Italian Renaissance frames, like the painted panels, mirrored glass, bronze or marble reliefs they surrounded, were considered works of art in the own right. They were often designed by such celebrated architects and sculptors as Brunelleschi, Lorenzo Ghiberti and Guglielmo della Porta - as can be seen in his design for a bronze frame - which also shares the same term figures with scrolled capitals and tapering pilasters, and dates from the same period as the present lot (see T. J. Newbery, et al., Italian Renaissance Frames, exh. cat., The Metropolitan Museum of Art, New York, 1990, no. 29).
A renewed interest in classical architecture, both in Florence and Venice, in the early 15th century lead away from the late Gothic frames for panel paintings and towards the more architectural framework - most obviously using both free-standing columns and pilasters and pediments - that would be used throughout the Renaissance. These present mirror frames belong to the group of so-called Tabernacle frames (Newbery, Op. cit, pp. 20-23). With their emphasis on a severe architectural framework, they closely mirror the developments in both ecclesiastic architecture - specifically the design of altarpieces - and domestic architecture with elaborate stucco work on the walls and ceilings.

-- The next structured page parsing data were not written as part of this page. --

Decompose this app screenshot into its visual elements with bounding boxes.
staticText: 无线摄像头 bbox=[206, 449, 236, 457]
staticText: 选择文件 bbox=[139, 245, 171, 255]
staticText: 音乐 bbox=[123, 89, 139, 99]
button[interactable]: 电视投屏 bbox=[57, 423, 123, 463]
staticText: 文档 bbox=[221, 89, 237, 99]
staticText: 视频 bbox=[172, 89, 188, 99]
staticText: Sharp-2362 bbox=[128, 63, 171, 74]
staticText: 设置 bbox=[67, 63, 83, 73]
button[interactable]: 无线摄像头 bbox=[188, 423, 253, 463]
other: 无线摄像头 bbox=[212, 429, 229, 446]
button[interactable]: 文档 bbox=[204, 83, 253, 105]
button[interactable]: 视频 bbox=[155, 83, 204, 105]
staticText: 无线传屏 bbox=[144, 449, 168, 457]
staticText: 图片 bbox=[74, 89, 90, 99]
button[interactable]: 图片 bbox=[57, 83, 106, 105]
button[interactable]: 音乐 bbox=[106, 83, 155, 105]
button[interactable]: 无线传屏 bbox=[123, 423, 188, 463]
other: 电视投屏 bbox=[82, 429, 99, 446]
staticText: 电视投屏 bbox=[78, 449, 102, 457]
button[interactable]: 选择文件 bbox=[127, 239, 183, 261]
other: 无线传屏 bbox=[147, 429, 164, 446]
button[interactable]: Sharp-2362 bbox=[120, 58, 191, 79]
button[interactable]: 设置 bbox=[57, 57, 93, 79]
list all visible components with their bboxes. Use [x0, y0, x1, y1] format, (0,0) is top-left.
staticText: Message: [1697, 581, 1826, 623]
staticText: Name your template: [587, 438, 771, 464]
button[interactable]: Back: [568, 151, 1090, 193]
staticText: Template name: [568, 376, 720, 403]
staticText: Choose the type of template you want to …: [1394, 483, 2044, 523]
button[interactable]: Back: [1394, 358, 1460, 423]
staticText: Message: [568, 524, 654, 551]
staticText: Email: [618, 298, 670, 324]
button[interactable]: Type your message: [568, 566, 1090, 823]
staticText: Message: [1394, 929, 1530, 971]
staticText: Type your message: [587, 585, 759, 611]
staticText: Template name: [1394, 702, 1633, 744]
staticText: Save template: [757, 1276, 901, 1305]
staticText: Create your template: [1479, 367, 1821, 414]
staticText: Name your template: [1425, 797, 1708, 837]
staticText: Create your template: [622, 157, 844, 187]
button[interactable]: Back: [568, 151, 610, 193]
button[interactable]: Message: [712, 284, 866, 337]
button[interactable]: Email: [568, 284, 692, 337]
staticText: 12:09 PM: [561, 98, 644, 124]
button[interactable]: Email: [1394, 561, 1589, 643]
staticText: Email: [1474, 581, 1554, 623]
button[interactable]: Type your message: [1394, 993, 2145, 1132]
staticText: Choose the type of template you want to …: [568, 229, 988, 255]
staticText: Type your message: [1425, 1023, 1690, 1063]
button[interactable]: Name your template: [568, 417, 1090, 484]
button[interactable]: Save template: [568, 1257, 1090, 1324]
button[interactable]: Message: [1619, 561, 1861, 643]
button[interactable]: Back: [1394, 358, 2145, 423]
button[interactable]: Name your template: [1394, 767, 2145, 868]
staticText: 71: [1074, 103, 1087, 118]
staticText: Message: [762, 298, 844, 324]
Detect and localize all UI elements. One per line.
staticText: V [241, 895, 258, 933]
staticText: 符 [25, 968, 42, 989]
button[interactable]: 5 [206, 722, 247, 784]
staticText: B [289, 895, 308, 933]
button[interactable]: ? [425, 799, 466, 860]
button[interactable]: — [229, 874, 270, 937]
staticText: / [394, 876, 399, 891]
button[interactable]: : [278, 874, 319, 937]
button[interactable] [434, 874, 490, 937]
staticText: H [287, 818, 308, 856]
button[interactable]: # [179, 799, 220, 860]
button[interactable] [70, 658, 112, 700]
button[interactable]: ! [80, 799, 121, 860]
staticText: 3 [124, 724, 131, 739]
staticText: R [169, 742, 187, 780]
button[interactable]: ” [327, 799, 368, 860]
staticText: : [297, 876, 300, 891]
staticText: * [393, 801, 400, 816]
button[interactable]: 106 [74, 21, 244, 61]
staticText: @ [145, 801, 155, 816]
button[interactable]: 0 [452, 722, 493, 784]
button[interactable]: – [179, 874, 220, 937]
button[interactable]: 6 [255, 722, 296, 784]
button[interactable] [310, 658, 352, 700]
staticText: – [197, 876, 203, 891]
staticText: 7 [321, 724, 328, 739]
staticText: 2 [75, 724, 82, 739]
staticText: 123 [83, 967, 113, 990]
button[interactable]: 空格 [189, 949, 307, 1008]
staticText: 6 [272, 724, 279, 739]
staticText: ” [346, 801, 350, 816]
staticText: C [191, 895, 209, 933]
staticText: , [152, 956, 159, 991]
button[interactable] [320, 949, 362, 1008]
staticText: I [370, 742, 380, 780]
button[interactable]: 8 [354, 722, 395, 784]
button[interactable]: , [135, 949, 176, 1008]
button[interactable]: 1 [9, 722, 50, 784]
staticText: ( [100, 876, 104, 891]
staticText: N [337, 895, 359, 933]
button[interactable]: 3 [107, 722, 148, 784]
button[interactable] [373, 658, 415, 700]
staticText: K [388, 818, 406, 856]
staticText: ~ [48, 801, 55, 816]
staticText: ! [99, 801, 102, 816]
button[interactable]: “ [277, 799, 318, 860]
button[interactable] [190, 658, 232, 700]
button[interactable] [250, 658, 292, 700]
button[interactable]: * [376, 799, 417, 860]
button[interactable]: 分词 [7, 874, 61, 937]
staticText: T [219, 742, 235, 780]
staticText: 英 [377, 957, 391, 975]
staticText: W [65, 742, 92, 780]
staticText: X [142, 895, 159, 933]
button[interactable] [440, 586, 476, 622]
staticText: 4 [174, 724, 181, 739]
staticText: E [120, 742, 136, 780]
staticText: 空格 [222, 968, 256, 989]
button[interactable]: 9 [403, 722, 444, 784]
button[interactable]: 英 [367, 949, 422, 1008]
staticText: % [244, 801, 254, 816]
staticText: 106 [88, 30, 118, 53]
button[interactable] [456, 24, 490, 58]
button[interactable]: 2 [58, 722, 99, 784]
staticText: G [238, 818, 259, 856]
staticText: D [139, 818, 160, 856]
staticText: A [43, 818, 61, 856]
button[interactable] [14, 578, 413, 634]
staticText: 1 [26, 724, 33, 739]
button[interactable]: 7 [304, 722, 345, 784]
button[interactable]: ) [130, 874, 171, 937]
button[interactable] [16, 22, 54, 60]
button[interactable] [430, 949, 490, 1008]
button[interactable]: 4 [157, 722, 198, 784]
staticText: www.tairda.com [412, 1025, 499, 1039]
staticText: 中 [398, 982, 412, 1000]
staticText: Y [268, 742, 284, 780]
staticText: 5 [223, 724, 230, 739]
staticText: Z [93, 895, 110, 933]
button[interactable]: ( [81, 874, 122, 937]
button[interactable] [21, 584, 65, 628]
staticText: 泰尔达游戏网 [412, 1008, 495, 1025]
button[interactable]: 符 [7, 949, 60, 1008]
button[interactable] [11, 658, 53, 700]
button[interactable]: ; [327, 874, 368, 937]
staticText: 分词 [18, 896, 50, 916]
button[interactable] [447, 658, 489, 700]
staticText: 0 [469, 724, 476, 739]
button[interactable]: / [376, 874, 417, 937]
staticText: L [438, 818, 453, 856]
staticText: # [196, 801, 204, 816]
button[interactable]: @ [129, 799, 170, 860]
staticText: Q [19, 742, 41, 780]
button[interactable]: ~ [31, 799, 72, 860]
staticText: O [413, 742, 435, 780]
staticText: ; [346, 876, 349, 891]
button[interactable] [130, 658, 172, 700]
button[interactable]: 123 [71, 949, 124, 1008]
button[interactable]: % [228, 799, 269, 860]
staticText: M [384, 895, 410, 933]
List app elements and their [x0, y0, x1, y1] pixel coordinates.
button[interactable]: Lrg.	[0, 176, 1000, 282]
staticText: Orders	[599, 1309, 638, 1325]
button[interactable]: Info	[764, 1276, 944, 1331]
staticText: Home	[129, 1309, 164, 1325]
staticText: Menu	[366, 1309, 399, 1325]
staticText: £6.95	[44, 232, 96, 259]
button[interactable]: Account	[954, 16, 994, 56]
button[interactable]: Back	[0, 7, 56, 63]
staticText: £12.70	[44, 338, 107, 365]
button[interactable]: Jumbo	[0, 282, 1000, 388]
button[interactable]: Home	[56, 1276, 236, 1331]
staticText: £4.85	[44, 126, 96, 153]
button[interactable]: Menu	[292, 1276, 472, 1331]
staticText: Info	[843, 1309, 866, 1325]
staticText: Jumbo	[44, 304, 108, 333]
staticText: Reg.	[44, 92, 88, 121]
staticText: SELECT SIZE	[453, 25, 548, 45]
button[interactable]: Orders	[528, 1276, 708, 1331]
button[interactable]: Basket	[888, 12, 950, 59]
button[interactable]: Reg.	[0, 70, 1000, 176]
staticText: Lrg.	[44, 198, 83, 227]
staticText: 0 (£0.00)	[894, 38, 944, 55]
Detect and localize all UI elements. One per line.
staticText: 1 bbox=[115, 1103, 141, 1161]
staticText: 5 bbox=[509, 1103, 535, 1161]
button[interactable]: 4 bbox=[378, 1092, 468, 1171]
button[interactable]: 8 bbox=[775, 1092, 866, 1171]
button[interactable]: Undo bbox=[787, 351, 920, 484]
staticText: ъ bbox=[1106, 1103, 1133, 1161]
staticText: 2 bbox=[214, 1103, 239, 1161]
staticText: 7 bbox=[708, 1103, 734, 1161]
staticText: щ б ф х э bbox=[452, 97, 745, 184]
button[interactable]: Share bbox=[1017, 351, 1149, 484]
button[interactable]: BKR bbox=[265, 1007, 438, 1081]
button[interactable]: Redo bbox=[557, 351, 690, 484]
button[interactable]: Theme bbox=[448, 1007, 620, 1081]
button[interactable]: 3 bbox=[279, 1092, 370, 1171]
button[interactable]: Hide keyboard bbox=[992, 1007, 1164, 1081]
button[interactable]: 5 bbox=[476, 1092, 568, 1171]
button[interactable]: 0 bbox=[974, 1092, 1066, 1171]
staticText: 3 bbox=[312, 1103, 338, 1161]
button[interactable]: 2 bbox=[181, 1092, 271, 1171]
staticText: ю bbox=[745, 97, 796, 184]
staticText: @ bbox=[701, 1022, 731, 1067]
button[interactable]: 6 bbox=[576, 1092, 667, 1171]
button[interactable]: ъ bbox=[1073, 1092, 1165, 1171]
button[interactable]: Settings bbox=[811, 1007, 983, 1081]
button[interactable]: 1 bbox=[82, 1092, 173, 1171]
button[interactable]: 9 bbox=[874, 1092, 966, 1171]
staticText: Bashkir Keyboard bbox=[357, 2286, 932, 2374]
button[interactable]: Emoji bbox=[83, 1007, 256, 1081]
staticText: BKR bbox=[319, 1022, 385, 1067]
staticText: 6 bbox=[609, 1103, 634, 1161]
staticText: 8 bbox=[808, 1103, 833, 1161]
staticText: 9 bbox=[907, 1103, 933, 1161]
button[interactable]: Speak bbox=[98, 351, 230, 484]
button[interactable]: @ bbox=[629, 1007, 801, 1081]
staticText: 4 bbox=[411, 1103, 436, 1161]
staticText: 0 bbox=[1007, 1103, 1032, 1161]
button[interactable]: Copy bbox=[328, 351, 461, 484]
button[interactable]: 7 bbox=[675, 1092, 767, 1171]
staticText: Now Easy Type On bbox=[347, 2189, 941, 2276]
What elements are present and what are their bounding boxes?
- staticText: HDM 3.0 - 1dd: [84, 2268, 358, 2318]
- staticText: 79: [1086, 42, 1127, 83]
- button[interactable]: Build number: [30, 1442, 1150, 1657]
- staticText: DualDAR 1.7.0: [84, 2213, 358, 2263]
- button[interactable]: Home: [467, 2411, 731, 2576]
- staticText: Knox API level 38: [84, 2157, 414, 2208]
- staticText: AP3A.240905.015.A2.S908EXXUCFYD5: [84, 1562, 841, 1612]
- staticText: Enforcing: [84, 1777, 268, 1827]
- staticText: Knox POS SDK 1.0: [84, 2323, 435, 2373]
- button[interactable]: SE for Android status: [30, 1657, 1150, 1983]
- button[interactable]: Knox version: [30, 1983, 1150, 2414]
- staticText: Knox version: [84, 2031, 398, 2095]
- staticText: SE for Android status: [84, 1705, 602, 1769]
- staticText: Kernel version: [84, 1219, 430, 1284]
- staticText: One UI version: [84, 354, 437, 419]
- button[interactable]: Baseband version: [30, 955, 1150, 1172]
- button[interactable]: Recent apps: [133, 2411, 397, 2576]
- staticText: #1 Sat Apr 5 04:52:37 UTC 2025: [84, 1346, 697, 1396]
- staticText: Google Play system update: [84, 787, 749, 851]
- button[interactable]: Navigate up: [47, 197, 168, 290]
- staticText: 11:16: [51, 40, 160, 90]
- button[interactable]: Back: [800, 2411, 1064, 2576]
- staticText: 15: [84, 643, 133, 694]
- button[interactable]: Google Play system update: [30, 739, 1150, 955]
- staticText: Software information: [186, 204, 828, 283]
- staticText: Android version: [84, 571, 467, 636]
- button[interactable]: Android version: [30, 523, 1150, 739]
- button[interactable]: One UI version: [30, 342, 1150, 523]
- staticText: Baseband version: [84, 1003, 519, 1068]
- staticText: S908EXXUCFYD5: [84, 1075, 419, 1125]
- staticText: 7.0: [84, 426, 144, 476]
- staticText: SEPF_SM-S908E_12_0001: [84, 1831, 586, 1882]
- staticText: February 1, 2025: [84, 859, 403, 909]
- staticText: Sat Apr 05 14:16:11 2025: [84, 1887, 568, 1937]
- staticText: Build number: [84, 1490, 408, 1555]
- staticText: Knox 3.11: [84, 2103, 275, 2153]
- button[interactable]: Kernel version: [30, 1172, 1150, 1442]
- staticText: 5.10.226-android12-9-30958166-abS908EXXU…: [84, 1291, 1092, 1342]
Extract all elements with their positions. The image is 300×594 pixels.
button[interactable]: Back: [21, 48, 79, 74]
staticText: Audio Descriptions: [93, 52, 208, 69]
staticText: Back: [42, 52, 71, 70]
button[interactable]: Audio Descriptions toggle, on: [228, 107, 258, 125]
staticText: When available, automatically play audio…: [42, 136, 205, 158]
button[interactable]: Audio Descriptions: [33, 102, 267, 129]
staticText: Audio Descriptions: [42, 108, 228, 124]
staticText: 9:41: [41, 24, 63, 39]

Conceived as an impressive pair, the present lot would have either been produced in the workshops of Florence or Rome. And the sophisticated design, complex achievement of the carved details and the inclusion of costly hard-stones - which provide an unusually colorful and sumptuous contrast to the gilded surfaces - would have elevated the present pair of frames as a serious contribution to the decorative arts of the Renaissance.